Perasaan itu berkecamuk menggelora berembuk menghempas jantung jiwa. Jasad itu tumbang dibuatnya. Tersadar dan teringat masa. Masa saat semuanya tidak lagi dinilai dengan pandangan luas. Masa yang tidak bisa dikompromikan hanya dengan sudut pandang searah. Masa di mana semuanya sudah dianggap menjadi kenangan yang diasumsikan milik dan pengakuan personal. Bukankah rasa dan bahagia yang indah menunjukkan keberpihakan bersama?
Tertulis dalam sugesti pertemuan, tersemat dalam seluruh kalimat-kalimat yang keluar pada cafe bangku lesehan bekas semedi mencari jatidiri. Namun, takkan tertinggal harapan itu. Harapan yang diyakini kuat untuk penantian. Diyakini sebagai serpihan yang selama ini meninggalkan wadahnya telah kembali dan tidak tergantikan, artinya menjadi yang terakhir dan terbaik dalam setiap kerohanian. Bagaimana jika spekulasi itu mendapatkan asumsi serupa? Bagaimana! ?
Sekian dekade masa telah hampir sempurna terlalui dengan baik dan merana. Berpuluh tahun ia membelajarkan arti hidup tidak tersentuh dengan kekecewaan sempurna.
Mengharapkan tak terulang kembali kelenturan suara tersedu-sedu membuyarkan kristal beling bening menghampar berjatuhan agar tanah tetap berdo'a: bahagiakan ia dengan pilihannya, bahagiakan ia dengan kudrat dan Iradatmu Tuhan, aku rela terlentang demi kenyamanan dan bahagia nya. Aku rela tumbang demi menjaga nama baik dan martabatnya. Aku menengadah dengan membuka lebar kedua tangan, siap dan ridha aku menjadi pelampiasan nya. Silakan Tuhan! Aku Rela.

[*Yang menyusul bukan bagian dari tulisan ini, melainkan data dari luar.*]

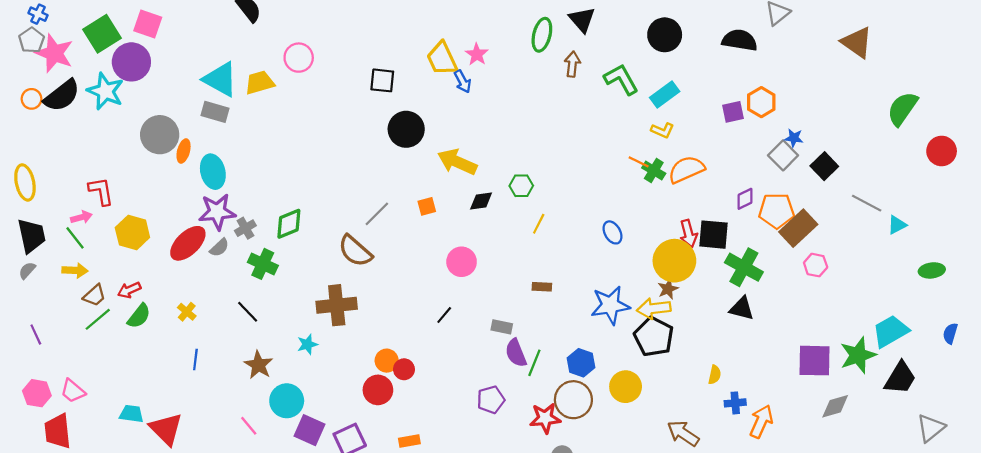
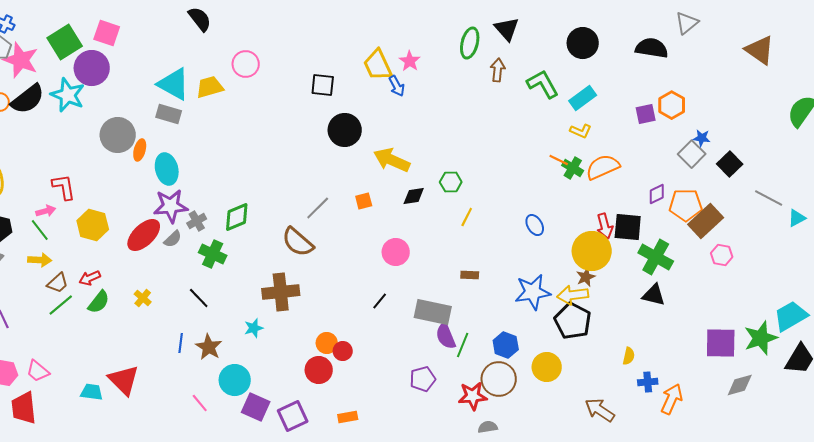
gray rectangle: (502, 327) -> (433, 312), size x1.8
blue line: (195, 360) -> (181, 343), moved
red triangle: (166, 429) -> (124, 380), moved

Tetapi aku manusia yang kuat dan wallahi demi langit dan bumi serta atas nama perjuangan jauhkan hati dari bisikan hantu syaiton yang berkata : "Inginku Mengakhiri Hidup ini. Tidak Tahan daku dan tidak adil perlakuanmu. Tidak Akan Tuhan! Saya Berjanji."
Kiranya begitu do'a-do'a yang aku Andaikan pada-Nya, dan Mustahil bagi orang beriman berilmu terbersit.
Maka, padaku dalam jawaban syair coretan pena akan ku tuangkan dalam deras kalimat panjang, inginku memberi respon dengan memberikan deskripsi panjang dan akan cukup belibetan dan tidak akan jelas pokok tujuan atas jawaban nantinya.
Beberapa jam dalam satu malam, secara refleks tuhan mentautkan secuil empati tertanam. Mencari serpihan puing yang hilang, mencari jejak yang tidak memiliki tanda, mencari malam yang tidak berbintang dan mencari manusia yang tidak memberikan identitas lokasi terlentang nya.Layak! nalar liar ini meronta-ronta bahkan bertanya tanpa menyembunyikan muka dan suara. Namun, tetap bertahan tidak ada jawabnya. Senggang dalam jeda, bertafakur kilas balik fenomena.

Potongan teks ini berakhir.